Et l'attendre. Se refaire une beauté intérieure et extérieure et s'ouvrir aux autres pour la leur donner, pour leur donner tout de soi. Je n'ai pas encore songé à décorer la maison, jamais avant mon anniversaire (le 15) — sauf laisser brûler en permanence une longue bougie blanche dans une flute en cristal.

J'ai apprécié ce matin la découverte d'un album de chants traditionnels enregistré par le Choeur de chambre de Rimouski, à la cathédrale de Rimouski. On peut en écouter de courts extraits sur rimouskiweb.com. Entendre la voix riche et ambrée de Lucie Gendron, c'est aimer Noël, retrouver son sens profond : l'amour. Depuis quelques années je ne vois plus cette fête d'un oeil aussi soupçonneux. Ma théorie, ou esthétique de Noël vaut ce qu'elle vaut, mais c'est la mienne. Et chaque année, j'en apprends un peu plus.

Noël m'a longtemps plongée dans une nostalgie terrible parce que j'écoutais trop le discours anti-Noël, et les déprimés-à-l'année-mais-à-nowel-c'est-pire, et je me laissais contaminer par ça. Et je détestais comme plein de gens cet esprit de Noël artificiel et triste. Sauf que c'est loin d'être triste Noël, bien au contraire, et je vivais de grands moments, des ilots de bonheur pur avec mes amours, des jours et des soirs lumineux, intenses. D'où ma théorie.

Et mon hypothèse sur Noël est la suivante : croire que le clinquant, le faux et l'artificiel, bref, le superficiel qui annonce la fête, ne seraient là que pour cacher, pour tenter de recouvrir quelque chose de profond et qui fait mal dans le but nous en éloigner ; mais ça ne marche pas. J'imagine que ce point douloureux, névralgique, les hommes ne veulent plus le voir. Alors depuis que j'ai échafaudé cette hypothèse, je me suis mise à chercher le sens profond, la signification. Et c'est depuis ce temps-là que plus je découvre, plus j'aime Noël. J'ai dit que Noël c'est l'amour ? J'avais raison, comme toujours :-)))
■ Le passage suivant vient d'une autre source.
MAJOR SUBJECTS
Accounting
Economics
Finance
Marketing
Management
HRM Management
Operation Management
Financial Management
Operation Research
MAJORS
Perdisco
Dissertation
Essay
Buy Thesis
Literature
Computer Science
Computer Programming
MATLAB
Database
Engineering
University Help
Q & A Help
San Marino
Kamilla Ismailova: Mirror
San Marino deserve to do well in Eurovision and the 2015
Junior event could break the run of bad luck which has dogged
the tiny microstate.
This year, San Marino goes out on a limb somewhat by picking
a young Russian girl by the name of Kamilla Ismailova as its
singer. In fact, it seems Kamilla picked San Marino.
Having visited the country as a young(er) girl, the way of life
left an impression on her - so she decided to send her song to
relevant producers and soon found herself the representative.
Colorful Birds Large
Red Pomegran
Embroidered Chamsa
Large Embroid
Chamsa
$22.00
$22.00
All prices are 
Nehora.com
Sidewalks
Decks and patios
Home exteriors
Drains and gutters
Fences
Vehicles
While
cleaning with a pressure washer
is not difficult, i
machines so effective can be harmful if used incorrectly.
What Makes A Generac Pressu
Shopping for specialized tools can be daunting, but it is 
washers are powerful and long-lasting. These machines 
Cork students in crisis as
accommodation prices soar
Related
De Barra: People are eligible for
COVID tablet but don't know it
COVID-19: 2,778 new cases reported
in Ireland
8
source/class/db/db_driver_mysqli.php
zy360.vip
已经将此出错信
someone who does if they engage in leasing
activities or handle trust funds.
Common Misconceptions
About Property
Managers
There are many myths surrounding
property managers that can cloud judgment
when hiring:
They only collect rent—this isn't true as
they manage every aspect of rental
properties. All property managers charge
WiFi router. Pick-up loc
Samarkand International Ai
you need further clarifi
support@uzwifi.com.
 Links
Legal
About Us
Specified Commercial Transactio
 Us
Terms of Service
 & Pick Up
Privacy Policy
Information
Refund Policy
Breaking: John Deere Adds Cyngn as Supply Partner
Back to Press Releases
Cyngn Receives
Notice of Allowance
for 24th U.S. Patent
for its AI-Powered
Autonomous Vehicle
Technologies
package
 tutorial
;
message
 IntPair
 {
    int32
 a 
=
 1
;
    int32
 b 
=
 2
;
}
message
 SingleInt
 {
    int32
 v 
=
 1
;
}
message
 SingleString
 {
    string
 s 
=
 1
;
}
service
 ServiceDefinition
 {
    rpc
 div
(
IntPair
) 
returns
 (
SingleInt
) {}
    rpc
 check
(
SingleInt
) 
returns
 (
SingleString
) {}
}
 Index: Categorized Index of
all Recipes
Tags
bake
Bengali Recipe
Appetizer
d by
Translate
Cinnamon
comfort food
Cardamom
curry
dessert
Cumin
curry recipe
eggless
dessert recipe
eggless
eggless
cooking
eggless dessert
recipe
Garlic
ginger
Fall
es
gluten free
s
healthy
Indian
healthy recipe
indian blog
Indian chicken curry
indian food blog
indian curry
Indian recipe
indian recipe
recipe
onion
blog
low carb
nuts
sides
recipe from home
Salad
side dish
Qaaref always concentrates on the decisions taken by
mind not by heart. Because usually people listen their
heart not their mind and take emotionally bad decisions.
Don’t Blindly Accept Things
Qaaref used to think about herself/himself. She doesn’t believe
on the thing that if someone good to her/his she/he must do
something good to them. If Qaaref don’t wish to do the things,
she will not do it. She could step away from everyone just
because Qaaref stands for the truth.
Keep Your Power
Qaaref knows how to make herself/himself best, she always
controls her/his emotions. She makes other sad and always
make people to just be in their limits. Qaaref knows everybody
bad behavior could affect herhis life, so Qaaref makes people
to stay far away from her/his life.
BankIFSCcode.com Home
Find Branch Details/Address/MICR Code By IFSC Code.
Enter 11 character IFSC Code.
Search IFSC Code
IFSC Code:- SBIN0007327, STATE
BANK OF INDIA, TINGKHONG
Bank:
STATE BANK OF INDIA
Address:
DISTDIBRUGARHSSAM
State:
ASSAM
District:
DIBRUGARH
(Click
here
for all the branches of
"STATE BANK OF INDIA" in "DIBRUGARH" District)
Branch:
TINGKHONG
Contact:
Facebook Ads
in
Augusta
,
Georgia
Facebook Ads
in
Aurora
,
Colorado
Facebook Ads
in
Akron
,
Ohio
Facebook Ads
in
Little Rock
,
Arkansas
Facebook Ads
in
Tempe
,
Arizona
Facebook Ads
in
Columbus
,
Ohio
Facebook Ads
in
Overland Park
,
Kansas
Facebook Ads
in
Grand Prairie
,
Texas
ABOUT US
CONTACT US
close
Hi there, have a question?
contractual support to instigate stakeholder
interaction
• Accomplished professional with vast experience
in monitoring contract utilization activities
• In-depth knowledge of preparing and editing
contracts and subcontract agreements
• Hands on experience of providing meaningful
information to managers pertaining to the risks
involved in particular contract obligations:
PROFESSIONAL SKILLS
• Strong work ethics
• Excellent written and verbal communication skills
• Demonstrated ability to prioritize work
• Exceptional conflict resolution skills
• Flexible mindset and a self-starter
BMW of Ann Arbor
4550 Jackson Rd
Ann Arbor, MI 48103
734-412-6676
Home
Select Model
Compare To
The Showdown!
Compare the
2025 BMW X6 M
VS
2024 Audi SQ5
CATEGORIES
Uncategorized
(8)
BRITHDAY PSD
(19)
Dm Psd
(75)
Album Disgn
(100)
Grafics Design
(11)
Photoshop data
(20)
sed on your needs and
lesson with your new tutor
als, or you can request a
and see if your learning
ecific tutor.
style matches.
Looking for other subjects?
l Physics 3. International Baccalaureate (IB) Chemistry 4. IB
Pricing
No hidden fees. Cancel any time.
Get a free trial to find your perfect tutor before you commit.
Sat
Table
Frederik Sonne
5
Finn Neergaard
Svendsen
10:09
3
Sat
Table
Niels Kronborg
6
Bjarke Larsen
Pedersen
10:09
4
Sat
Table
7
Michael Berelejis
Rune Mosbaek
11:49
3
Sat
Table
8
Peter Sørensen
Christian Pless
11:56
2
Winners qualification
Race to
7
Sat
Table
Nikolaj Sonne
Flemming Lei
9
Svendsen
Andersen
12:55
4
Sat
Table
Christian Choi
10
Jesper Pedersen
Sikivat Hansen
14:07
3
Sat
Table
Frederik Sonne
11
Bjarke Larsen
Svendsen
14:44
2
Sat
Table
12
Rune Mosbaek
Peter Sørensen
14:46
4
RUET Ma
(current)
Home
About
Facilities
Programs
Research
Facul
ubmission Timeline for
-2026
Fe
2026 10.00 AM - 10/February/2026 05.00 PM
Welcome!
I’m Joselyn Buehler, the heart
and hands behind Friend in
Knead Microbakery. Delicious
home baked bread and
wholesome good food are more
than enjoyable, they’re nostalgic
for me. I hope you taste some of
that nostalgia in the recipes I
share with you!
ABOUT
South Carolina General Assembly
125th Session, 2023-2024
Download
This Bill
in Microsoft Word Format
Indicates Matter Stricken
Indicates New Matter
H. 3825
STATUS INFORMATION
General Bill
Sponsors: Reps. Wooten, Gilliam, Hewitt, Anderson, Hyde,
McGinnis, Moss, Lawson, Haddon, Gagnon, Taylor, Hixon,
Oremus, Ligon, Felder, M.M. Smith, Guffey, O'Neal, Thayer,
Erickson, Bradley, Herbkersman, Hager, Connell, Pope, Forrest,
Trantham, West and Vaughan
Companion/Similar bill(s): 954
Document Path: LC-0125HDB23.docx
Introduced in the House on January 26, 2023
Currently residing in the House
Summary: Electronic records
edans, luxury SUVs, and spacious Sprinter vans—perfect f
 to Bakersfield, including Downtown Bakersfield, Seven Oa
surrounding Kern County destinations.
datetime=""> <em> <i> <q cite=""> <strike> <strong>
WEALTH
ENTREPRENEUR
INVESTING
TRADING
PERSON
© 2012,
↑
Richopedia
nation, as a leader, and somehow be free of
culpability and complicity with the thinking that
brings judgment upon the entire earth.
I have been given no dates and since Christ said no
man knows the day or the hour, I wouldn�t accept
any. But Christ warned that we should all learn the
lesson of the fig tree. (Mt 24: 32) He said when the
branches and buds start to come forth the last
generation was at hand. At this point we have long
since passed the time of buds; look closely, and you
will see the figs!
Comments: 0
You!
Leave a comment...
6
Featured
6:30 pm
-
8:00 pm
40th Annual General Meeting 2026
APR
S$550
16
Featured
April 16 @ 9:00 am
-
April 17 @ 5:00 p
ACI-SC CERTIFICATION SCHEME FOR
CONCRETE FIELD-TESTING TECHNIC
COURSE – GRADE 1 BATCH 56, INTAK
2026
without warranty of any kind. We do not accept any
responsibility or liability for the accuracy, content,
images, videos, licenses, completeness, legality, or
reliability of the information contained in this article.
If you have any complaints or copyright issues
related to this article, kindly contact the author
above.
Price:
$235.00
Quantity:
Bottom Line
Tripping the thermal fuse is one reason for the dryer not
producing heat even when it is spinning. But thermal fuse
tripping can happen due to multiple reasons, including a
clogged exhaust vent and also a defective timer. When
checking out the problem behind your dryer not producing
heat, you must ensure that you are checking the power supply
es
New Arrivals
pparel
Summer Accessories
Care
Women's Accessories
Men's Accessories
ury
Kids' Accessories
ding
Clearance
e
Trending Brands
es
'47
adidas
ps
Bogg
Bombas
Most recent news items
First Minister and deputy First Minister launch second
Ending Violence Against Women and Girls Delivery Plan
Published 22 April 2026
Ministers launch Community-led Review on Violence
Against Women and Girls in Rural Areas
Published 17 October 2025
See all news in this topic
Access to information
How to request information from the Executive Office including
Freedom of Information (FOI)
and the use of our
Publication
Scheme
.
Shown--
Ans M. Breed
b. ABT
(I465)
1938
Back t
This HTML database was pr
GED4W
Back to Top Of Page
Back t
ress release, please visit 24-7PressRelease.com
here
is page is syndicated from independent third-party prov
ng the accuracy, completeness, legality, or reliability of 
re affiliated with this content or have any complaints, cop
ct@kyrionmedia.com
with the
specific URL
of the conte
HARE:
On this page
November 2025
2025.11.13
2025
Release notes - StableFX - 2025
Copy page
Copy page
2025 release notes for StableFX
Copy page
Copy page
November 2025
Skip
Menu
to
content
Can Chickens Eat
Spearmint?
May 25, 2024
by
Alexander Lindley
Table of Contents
Et j'ajouterai que Noël c'est la lumière venue de la légende. Et c'est pour ça que la fête existe, pour que vivent la et les légendes transmises depuis que le monde en parle et peut écrire. C'est un pan brillant et coloré de la tradition orale et écrite, une tradition chantée et jouée qu'il ne faut pas enterrer parce que le commerce cherche à se l'accaparer — pour faire tomber les gros sous dans la tirelire de l'oncle Picsou.


Pour fêter la première belle grosse neige de mon hiver, je suis sortie marcher une heure. Une heure dans les ruelles de la ville à laisser les flocons voltiger sur le bout de mon nez.